Thursday, April 11, 2013

When death penalty is justified...


A month or so ago I read an article by attorney Kgosi* Ngakaagae in one of the local newspapers. Ngakaagae put up a spirited condemnation of the death penalty; not so much a condemnation of the fact that it is practised in Botswana, as of the methods by which the death penalty is retained on our statute books.  Ngakaagae argued that if the people who get consulted in open forums like the Kgotla were told the truth about how inefficient some of the pro-deo lawyers who defend people facing capital punishment were, the Kgotlas might demand that death penalty be abolished. In addition to the inefficiency of the pro-deo lawyers, Ngakaagae criticised the cruelty and inhumanity with which the sentence is implemented.

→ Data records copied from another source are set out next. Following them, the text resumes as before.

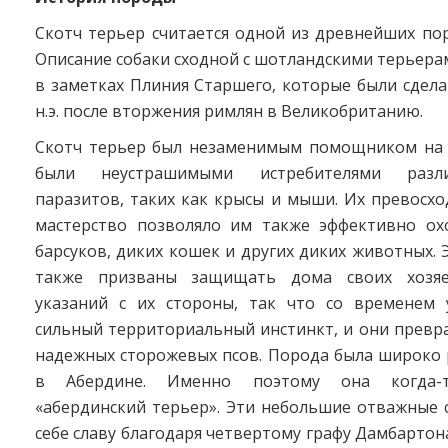
Скотч терьер считается одной из древнейших по
Описание собаки сходной с шотландскими терьер
в заметках Плиния Старшего, которые были сдела
н.э. после вторжения римлян в Великобританию.
Скотч терьер был незаменимым помощником на 
были неустрашимыми истребителями разл
паразитов, таких как крысы и мыши. Их превосх
мастерство позволяло им также эффективно охо
барсуков, диких кошек и других диких животных. 
также призваны защищать дома своих хозя
указаний с их стороны, так что со временем 
сильный территориальный инстинкт, и они превр
надежных сторожевых псов. Порода была широко 
в Абердине. Именно поэтому она когда-т
«абердинский терьер». Эти небольшие отважные 
себе славу благодаря четвертому графу Дамбартона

Ngakaagae’s article has been troubling my conscience a great deal. Surely it is wrong for the state to kill an innocent person. No matter how you look at it, a human life taken in a situation other than during war, can never and should never be treated as collateral damage. Surely the death penalty is not much of a deterrent against would-be murderers, because many now resort to taking their own lives after committing the murders!

I had become a convert to Ngakaagae’s view of the death penalty; until yesterday when I read this week’s “Botswana Gazette” newspaper in which a man is reported to have killed his brother and the brother’s whole family of five members, including a four month old baby. The killer is appealing against six death sentences and is defended by none other than attorney Kgosietsile Ngakaagae himself. When I read about how the killer killed the four-month old baby with a knobkerrie, after killing its mother and grandmother, my mind did a violent rejection of everything that Ngakaagae’s earlier article had done to it. 

I suddenly realised the full justification of the death penalty. I understood that the death penalty is not always about punishing a criminal, but often about RIDDING SOCIETY OF A THREAT TO ITS EXISTENCE. Some will argue, as no doubt attorney Ngakaagae did, that the murderer Orelesitse Thokamolelo had smoked marijuana when he committed the crimes, and was therefore not wholly responsible for the gruesome acts, but I would beg to differ. There will always be marijuana illegally accessible to those who really want it. Society can and should accommodate those who illegally access marijuana, but commit no heinous crimes after smoking it. Society should get rid of (i.e. kill) those who, after smoking marijuana commit crimes of the nature of Orelesitse Thokamolelo’s crimes. The aim is neither to punish them, nor to “make an example of them”, as a warning to the living. The aim is to PROTECT society, period.

2 comments:

  1. I agree that amongst other things "The aim is to PROTECT society, period." However, I think that protecting society can be done without having to take away a life.

    Granted, the murderer had no right to end those lives. In that same way, society has no right to end a life. Right?

    However, when one does wrong (in this case we are dealing with an act that is universally accepted as wrong) they not only need to face the consequence-punishment-they also need to be rehabilitated and taken away from society in order to protect society from the likelihood of being on the receiving end of this wrongful act.

    So, since society has no right to end a life but needs to punish and rehabilitate this person that has done wrong, and protect itself from this person I would suggest that it opts for an action that does all these three things without exercising a right that is not theirs (ending a life).

    That option in this case would be life in prison.

    ReplyDelete
  2. Prison inmates are members of society. Their security is guaranteed by society. If you put a vile killer in prison “for life”, rather than on the gallows; who is going to guarantee the security of other prison inmates, or for that matter, of the prison officers guarding such a prisoner?

    When society cannot guarantee the security of its members against a threat, it moves to eliminate that threat. If the threat is from an invading army, be it of ants, germs, viruses or soldiers, society kills the invaders; and IS WITHIN ITS RIGHTS TO DO SO. Why should it be any different if the threat is from an individual, against whose threat society cannot guarantee the security of its members?

    In other words, SOCIETY HAS A RIGHT TO TAKE A LIFE, if by not doing so it will be putting the lives of its members at risk!